We highlight several assumptions in their forest definition parameters and subsequent national extrapolation that result in subjective and potentially biased results—a phenomenon that the authors paradoxically note is common in forest cover estimates (2). The exclusion of extensive secondary forest, regrown before and since 1988, incorrectly establishes this arbitrary date as a baseline condition and ignores the likelihood that some of these 1988 stands included secondary forests. Additionally, their approach discounts a well-known forest classification standard—established in Haiti, for Haiti—that includes forest categories (and unknown biodiversity) that would be excluded from their national estimate, based on their primary forest definition (3). Although Hedges et al. (1) advocate the application of their model globally, their definition makes it virtually impossible to restore primary forest in Haiti or elsewhere.
Excluding forest types in their initial conditions (1984 Landsat image) may result in erroneous national estimates in later years. Furthermore, Hedges et al. (1) assume that the entire surface of Haiti was once covered with primary forest. However, evidence suggests that as little as 35 to 55% of the land area of Haiti may be capable of supporting primary forest (4, 5). Topography and prevailing winds result in orographic effects that impair the establishment of forests that would meet their primary forest definition (6, 7).

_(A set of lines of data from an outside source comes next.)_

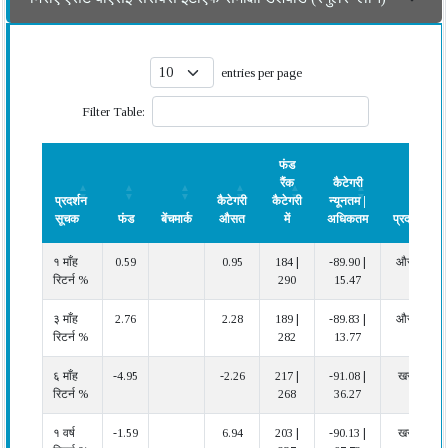
entries per page
Filter Table:
फंड
रैंक
कैटेगरी
प्रदर्शन
कैटेगरी
कैटेगरी
न्यूनतम |
सूचक
फंड
बेंचमार्क
औसत
में
अधिकतम
प्रदर्शन
प्रदर्शन
फंड
बेंचमार्क
कैटेगरी
फंड
कैटेगरी
प्रदर्शन
१ माँह
0.59
0.95
184 |
-89.90 |
औसत
सूचक
औसत
रैंक
न्यूनतम |
रिटर्न %
290
15.47
कैटेगरी
अधिकतम
में
३ माँह
2.76
2.28
189 |
-89.83 |
औसत
रिटर्न %
282
13.77
६ माँह
-4.95
-2.26
217 |
-91.08 |
खराब
रिटर्न %
268
36.27
१ वर्ष
-1.59
6.94
203 |
-90.13 |
खराब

Several aspects of Landsat land cover classification are problematic and may bias the results. For example, annual medoid composite images for land cover analyses may introduce significant systematic bias. The medoid method description (8) makes it clear that composites should be created for images only within a given season. Annual medoid composites could introduce a systematic downward bias in tree cover estimates as a result of including images from the two dry seasons, especially since these images may be preferentially selected due to cloud-free conditions. Furthermore, Hedges et al. (1) selectively apply the United Nation’s Food and Agricultural Organization’s forest definition using the 0.5-ha patch size, but with a strict 70% canopy cover criteria, rather than the standard 10%.

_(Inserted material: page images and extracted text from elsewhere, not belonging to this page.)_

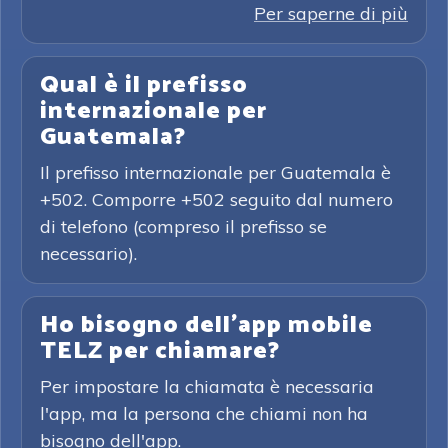
Per saperne di più
Qual è il prefisso
internazionale per
Guatemala?
Il prefisso internazionale per Guatemala è
+502. Comporre +502 seguito dal numero
di telefono (compreso il prefisso se
necessario).
Ho bisogno dell'app mobile
TELZ per chiamare?
Per impostare la chiamata è necessaria
l'app, ma la persona che chiami non ha
bisogno dell'app.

We share the concerns of Hedges et al. (1) for protecting the remaining forests in Haiti; however, the bar that their article sets may prevent Haitian policymakers, donors, technical experts, and others from recognizing historically documented forests and seeking innovative solutions to restore degraded secondary forests and promote reforestation. Haitians meet most of their domestic energy needs not through the felling of primary forests but through sustained charcoal production on tree-covered land including secondary forests, woodlands, woodlots, and arboreal fallow. A strictly conservationist approach to forest protection may miss opportunities to encourage more sustainable charcoal production to reduce pressure on forest resources (9). Because of the portrayal of Haiti as a worst-case scenario of deforestation, the article by Hedges et al. may result in negative policy reverberations and implications globally. Although reforestation and conservation in Haiti can be challenging and difficult, there is evidence of successful reforestation efforts, supporting equally important human and ecosystem functions (10).